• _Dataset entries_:
>>>

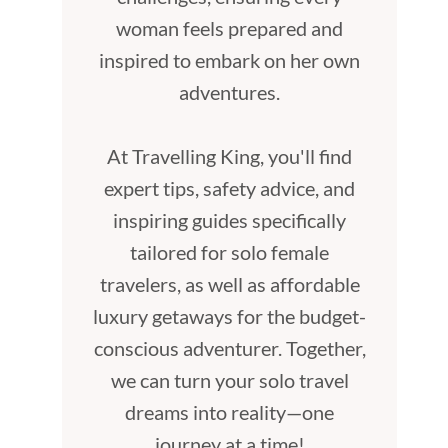
woman feels prepared and
inspired to embark on her own
adventures.
At Travelling King, you'll find
expert tips, safety advice, and
inspiring guides specifically
tailored for solo female
travelers, as well as affordable
luxury getaways for the budget-
conscious adventurer. Together,
we can turn your solo travel
dreams into reality—one
journey at a time!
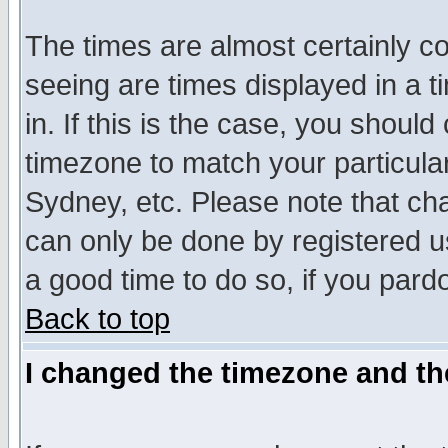
The times are almost certainly c
seeing are times displayed in a t
in. If this is the case, you should
timezone to match your particula
Sydney, etc. Please note that cha
can only be done by registered use
a good time to do so, if you pard
Back to top
I changed the timezone and the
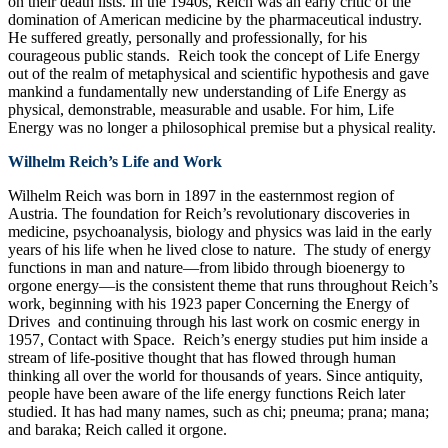
on their death lists. In the 1940s, Reich was an early critic of the
domination of American medicine by the pharmaceutical industry.
He suffered greatly, personally and professionally, for his
courageous public stands. Reich took the concept of Life Energy
out of the realm of metaphysical and scientific hypothesis and gave
mankind a fundamentally new understanding of Life Energy as
physical, demonstrable, measurable and usable. For him, Life
Energy was no longer a philosophical premise but a physical reality.
Wilhelm Reich’s Life and Work
Wilhelm Reich was born in 1897 in the easternmost region of
Austria. The foundation for Reich’s revolutionary discoveries in
medicine, psychoanalysis, biology and physics was laid in the early
years of his life when he lived close to nature. The study of energy
functions in man and nature—from libido through bioenergy to
orgone energy—is the consistent theme that runs throughout Reich’s
work, beginning with his 1923 paper Concerning the Energy of
Drives and continuing through his last work on cosmic energy in
1957, Contact with Space. Reich’s energy studies put him inside a
stream of life-positive thought that has flowed through human
thinking all over the world for thousands of years. Since antiquity,
people have been aware of the life energy functions Reich later
studied. It has had many names, such as chi; pneuma; prana; mana;
and baraka; Reich called it orgone.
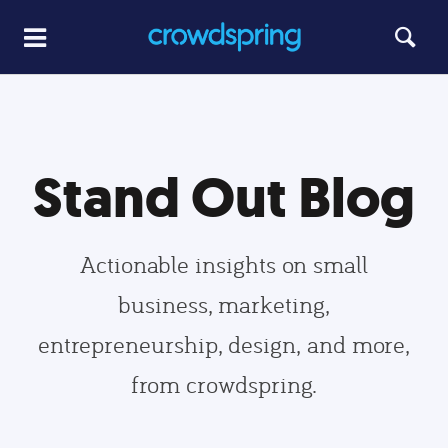
Stand Out Blog
Actionable insights on small
business, marketing,
entrepreneurship, design, and more,
from crowdspring.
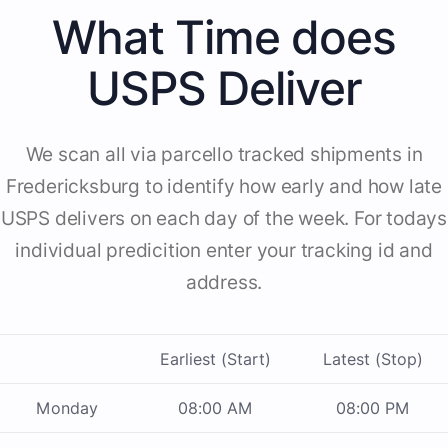
What Time does
USPS Deliver
We scan all via parcello tracked shipments in
Fredericksburg to identify how early and how late
USPS delivers on each day of the week. For todays
individual predicition enter your tracking id and
address.
Earliest (Start)
Latest (Stop)
Monday
08:00 AM
08:00 PM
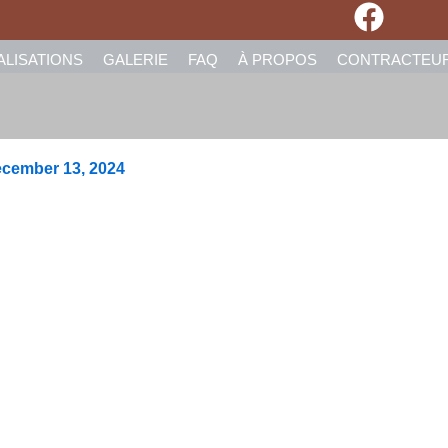
ALISATIONS
GALERIE
FAQ
À PROPOS
CONTRACTEU
cember 13, 2024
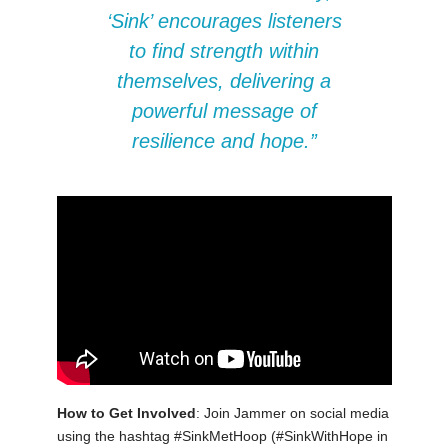
‘Sink’ encourages listeners
to find strength within
themselves, delivering a
powerful message of
resilience and hope.”
How to Get Involved
: Join Jammer on social media
using the hashtag #SinkMetHoop (#SinkWithHope in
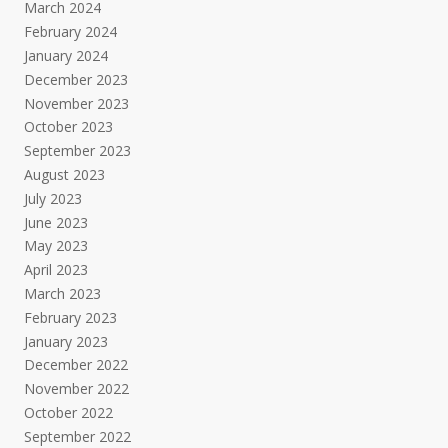
March 2024
February 2024
January 2024
December 2023
November 2023
October 2023
September 2023
August 2023
July 2023
June 2023
May 2023
April 2023
March 2023
February 2023
January 2023
December 2022
November 2022
October 2022
September 2022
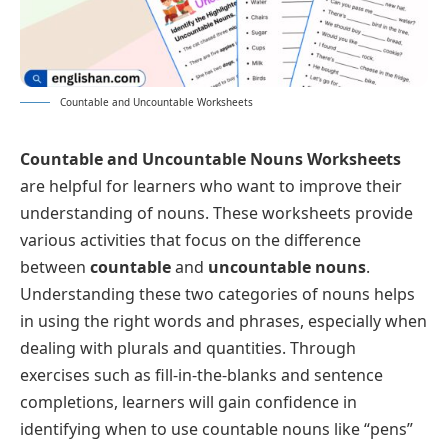
Countable and Uncountable Worksheets
Countable and Uncountable Nouns Worksheets
are helpful for learners who want to improve their
understanding of nouns. These worksheets provide
various activities that focus on the difference
between
countable
and
uncountable nouns
.
Understanding these two categories of nouns helps
in using the right words and phrases, especially when
dealing with plurals and quantities. Through
exercises such as fill-in-the-blanks and sentence
completions, learners will gain confidence in
identifying when to use countable nouns like “pens”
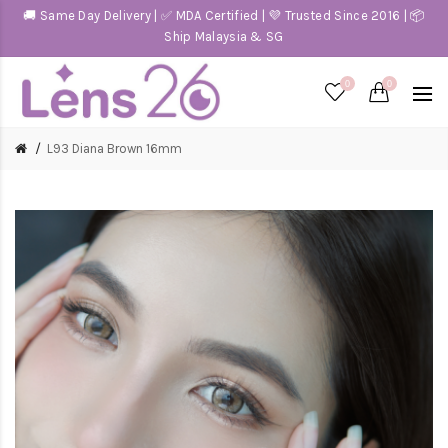
🚚 Same Day Delivery | ✅ MDA Certified | 💜 Trusted Since 2016 | 📦
Ship Malaysia & SG
0
0
L93 Diana Brown 16mm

<<<

• _ASSIGNED TASK_: Copy out, from the data above, every line holding the word "Wilhelm".

• _EXERCISE RESPONSE_:
Wilhelm Reich’s Life and Work
Wilhelm Reich was born in 1897 in the easternmost region of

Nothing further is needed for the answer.